◆ **Task requirements**: Across all the entries below, how many lines mention the string "DOWNLOAD"? Respond with a single number.

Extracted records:
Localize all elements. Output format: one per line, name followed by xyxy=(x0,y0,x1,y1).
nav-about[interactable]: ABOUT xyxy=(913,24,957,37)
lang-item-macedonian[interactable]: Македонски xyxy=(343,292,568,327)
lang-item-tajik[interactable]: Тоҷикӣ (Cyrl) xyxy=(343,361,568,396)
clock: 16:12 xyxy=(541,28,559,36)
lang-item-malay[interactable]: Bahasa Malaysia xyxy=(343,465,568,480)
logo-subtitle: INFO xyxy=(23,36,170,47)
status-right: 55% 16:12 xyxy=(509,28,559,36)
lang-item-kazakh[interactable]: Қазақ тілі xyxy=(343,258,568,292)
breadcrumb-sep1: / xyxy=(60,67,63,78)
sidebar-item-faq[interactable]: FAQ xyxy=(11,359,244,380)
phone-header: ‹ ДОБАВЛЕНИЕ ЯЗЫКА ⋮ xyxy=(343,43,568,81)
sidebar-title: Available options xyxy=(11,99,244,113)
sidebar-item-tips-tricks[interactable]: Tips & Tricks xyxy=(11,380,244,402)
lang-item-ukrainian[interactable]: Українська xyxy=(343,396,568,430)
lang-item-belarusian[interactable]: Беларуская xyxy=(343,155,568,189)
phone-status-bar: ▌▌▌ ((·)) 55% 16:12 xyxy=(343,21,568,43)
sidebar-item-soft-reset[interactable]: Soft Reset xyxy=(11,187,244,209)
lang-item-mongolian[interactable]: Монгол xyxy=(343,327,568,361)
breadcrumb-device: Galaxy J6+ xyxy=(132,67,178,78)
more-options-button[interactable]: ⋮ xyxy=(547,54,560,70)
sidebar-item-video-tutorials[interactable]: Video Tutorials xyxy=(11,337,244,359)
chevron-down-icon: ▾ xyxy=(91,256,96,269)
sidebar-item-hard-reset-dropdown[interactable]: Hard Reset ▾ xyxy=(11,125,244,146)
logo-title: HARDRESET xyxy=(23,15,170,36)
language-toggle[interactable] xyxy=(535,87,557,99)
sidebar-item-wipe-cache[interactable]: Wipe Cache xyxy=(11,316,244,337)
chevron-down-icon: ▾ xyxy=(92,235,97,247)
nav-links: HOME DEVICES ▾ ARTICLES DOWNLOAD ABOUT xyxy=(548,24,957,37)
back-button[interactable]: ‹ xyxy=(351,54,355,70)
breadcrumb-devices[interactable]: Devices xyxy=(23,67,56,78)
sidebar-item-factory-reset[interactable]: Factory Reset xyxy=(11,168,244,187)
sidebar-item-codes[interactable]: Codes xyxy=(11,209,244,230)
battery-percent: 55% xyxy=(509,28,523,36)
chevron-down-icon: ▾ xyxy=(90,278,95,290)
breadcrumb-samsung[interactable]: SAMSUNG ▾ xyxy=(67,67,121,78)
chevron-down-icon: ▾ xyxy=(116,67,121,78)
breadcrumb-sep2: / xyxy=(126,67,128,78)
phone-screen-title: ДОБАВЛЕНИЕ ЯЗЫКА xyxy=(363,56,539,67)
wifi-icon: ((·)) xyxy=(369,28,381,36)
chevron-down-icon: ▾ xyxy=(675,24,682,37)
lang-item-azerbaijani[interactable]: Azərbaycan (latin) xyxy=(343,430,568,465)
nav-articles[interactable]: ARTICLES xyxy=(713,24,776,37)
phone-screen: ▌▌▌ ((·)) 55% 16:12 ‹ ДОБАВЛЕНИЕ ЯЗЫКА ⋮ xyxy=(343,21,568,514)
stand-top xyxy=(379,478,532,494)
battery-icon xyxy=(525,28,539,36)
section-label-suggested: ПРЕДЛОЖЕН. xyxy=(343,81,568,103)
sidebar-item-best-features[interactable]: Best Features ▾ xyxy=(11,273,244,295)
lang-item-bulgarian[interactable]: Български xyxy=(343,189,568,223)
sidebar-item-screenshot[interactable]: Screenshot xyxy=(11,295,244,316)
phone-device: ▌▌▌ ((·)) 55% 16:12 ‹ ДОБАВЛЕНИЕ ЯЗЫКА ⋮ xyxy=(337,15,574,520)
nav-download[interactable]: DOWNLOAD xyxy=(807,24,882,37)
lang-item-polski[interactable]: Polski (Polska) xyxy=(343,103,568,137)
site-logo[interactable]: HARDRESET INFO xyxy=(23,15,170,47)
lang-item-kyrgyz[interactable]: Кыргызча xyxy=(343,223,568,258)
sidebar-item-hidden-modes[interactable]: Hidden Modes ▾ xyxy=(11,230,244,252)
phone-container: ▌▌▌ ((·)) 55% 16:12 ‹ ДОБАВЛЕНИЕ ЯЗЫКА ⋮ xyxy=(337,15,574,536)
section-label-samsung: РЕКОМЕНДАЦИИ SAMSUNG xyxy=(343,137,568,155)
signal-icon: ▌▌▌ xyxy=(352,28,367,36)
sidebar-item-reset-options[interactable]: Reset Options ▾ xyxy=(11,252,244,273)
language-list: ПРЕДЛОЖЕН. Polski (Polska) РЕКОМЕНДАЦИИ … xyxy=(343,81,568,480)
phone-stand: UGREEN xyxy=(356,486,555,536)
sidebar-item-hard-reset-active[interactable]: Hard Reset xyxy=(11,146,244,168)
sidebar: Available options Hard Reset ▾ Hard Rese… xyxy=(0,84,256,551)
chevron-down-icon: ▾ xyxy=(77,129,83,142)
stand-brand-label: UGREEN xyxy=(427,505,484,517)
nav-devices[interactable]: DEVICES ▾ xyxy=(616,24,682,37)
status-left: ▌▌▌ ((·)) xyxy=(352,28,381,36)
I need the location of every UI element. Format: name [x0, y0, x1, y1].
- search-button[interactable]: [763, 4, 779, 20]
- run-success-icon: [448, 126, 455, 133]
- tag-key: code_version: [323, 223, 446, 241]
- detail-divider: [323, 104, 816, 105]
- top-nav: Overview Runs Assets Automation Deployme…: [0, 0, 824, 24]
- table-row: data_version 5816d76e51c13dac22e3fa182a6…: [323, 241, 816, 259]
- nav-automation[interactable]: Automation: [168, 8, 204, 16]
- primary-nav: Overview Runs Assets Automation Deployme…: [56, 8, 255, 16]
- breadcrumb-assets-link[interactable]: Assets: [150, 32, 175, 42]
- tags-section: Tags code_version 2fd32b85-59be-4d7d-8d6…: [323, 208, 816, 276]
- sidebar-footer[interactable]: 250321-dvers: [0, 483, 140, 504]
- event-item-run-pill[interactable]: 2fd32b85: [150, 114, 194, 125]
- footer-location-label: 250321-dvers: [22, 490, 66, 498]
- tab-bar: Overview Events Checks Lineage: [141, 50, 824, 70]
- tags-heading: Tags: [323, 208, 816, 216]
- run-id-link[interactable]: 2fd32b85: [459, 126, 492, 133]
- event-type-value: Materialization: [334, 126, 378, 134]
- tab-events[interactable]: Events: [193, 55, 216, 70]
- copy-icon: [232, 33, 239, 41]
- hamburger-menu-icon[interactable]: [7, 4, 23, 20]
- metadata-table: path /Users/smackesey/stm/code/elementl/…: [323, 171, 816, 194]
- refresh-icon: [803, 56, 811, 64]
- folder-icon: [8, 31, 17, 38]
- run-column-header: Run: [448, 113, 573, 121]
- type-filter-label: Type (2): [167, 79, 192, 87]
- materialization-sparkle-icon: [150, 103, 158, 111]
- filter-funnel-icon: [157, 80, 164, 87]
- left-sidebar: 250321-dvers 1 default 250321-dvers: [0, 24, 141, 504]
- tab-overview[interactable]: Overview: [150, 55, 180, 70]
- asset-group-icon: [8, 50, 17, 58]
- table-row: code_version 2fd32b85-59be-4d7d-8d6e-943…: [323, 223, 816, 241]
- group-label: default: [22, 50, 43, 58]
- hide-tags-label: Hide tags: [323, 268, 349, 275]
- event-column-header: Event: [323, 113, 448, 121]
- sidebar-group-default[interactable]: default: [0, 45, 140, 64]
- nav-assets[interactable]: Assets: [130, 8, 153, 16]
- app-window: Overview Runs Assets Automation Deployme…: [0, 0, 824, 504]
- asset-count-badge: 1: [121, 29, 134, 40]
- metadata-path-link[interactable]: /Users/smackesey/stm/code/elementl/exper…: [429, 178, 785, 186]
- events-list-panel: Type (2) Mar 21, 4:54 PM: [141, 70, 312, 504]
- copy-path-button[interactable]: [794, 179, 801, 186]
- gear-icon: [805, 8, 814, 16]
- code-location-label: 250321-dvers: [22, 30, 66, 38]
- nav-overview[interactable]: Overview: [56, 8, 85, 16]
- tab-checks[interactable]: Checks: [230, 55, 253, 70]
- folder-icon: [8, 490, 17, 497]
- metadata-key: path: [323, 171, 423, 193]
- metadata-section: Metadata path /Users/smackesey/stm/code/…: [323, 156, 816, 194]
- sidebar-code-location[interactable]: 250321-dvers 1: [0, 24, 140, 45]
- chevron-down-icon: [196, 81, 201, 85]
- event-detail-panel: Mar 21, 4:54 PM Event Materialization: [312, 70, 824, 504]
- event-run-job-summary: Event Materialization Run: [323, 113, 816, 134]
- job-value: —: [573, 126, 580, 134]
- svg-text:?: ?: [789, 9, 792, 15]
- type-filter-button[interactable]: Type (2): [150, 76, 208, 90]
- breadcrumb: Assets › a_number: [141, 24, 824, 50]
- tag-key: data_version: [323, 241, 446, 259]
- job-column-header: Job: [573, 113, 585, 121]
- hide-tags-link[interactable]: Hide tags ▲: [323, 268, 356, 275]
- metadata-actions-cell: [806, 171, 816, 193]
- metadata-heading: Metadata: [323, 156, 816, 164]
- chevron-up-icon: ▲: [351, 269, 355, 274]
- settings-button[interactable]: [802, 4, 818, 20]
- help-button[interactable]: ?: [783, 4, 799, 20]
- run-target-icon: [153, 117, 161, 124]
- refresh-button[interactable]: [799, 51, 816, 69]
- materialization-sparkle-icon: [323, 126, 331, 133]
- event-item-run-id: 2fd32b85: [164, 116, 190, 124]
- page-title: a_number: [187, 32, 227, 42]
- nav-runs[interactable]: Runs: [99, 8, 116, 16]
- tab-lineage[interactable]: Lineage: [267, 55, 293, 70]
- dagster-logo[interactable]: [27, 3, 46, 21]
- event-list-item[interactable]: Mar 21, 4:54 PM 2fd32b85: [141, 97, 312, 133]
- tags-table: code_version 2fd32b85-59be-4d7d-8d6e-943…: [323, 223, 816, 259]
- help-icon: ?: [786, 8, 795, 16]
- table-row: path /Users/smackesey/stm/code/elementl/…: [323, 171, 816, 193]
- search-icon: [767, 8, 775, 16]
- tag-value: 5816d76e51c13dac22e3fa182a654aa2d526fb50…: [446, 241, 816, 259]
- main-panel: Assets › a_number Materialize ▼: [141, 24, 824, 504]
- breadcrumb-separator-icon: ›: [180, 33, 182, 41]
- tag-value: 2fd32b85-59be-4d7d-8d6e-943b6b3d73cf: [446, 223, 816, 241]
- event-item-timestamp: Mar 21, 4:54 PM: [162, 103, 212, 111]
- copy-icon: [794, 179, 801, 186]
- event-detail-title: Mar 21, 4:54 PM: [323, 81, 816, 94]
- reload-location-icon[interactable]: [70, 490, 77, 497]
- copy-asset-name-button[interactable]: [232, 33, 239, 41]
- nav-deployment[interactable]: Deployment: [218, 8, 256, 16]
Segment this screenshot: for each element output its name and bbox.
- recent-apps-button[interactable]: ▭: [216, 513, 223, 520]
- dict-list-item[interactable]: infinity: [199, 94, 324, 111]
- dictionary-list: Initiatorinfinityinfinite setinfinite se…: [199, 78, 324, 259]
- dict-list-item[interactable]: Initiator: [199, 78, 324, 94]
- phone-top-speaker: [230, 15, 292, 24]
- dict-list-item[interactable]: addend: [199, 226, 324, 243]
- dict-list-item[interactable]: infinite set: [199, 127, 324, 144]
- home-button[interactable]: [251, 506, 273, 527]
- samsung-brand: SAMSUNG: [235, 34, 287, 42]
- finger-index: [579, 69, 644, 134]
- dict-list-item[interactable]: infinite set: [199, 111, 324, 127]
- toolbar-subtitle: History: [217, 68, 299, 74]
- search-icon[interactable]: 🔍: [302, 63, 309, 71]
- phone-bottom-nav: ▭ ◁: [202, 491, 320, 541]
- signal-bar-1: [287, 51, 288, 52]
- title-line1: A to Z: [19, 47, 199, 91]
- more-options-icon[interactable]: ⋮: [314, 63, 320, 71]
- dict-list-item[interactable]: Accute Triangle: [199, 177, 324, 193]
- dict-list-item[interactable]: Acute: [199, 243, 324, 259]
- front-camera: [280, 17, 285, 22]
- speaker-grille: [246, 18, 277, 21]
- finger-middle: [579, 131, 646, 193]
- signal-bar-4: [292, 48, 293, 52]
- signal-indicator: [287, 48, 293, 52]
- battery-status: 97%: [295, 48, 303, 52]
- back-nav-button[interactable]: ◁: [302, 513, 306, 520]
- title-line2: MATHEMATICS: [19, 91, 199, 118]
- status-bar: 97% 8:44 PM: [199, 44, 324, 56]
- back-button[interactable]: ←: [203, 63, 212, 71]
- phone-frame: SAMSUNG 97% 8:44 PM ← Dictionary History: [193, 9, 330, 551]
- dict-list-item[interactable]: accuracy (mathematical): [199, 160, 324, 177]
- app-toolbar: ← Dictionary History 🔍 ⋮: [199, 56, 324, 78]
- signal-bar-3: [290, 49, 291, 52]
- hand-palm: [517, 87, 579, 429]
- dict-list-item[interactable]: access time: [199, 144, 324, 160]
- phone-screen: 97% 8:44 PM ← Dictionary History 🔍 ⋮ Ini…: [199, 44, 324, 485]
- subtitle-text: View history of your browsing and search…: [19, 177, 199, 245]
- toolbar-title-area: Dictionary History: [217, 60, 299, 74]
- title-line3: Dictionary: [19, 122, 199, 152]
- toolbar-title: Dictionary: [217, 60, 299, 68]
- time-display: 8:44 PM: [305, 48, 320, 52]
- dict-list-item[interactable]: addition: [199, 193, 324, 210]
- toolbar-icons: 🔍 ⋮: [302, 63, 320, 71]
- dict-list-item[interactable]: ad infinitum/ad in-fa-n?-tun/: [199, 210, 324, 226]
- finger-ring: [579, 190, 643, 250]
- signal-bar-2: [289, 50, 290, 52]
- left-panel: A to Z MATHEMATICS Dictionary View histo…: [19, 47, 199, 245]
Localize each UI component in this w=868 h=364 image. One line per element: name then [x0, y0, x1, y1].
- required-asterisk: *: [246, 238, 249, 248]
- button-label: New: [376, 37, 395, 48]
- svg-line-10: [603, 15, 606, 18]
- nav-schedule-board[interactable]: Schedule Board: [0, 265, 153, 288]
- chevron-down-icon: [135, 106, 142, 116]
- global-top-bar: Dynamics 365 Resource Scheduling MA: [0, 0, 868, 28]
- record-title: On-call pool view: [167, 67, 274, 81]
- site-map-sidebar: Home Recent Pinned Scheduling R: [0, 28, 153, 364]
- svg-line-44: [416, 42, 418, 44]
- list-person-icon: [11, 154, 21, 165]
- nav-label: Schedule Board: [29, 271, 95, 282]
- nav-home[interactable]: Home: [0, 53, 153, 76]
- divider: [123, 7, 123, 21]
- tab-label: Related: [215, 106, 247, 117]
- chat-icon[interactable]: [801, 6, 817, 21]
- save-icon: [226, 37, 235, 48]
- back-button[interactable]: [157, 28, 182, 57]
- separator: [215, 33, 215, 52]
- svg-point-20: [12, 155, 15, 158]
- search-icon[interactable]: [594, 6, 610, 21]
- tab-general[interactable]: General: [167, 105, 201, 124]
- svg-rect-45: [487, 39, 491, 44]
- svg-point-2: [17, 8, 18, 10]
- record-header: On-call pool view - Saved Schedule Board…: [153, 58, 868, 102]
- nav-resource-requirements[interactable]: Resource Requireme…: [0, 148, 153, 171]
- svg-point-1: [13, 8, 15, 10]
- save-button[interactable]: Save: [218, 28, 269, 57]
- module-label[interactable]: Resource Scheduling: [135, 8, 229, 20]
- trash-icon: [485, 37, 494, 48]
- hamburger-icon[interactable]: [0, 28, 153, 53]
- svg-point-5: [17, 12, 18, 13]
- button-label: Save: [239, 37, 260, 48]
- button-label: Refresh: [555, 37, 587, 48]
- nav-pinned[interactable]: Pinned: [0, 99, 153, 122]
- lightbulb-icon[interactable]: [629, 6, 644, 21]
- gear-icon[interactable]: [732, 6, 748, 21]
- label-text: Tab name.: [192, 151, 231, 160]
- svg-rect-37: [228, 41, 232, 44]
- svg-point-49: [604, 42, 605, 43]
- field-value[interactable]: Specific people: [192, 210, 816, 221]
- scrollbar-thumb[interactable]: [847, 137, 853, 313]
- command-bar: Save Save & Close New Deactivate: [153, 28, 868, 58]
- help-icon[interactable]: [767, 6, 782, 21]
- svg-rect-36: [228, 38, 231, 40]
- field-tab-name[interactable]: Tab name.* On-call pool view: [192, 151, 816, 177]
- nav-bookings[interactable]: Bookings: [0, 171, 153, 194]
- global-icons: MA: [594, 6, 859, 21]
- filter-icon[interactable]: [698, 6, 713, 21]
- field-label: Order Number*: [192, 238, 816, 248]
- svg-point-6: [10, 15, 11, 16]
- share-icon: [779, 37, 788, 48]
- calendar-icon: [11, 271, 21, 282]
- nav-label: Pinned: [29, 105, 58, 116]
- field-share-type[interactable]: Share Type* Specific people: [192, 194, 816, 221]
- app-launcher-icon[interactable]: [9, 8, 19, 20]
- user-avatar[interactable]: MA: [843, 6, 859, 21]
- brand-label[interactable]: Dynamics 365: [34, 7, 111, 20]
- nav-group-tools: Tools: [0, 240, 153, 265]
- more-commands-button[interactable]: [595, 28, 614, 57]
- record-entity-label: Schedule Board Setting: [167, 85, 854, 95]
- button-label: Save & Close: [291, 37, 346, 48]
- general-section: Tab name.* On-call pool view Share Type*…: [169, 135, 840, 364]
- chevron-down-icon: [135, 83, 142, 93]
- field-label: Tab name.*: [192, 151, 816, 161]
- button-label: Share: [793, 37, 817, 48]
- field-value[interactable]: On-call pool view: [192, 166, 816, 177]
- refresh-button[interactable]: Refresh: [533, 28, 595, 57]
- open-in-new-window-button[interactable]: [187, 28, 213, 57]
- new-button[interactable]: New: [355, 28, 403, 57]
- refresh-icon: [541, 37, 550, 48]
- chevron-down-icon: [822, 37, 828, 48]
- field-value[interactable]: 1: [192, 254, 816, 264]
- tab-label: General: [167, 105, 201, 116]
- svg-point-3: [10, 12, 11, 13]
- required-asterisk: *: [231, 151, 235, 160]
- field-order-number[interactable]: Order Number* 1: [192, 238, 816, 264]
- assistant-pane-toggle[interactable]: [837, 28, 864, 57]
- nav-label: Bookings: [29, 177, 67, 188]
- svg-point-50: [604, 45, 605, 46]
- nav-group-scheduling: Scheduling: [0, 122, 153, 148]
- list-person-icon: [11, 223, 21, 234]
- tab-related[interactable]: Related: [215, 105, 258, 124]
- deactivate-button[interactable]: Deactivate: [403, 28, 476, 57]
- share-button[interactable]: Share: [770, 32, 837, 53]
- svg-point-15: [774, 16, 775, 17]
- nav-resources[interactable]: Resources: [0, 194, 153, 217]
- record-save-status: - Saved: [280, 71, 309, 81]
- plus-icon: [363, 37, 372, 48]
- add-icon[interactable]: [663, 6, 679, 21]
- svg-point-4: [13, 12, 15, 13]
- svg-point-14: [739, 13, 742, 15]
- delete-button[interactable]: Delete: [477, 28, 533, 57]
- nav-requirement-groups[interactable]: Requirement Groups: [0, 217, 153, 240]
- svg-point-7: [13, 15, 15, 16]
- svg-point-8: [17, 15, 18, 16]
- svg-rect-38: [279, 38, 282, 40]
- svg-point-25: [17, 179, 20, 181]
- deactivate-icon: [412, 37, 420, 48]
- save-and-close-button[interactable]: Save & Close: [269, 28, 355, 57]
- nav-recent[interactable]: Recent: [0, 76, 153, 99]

◆ **Response**: 2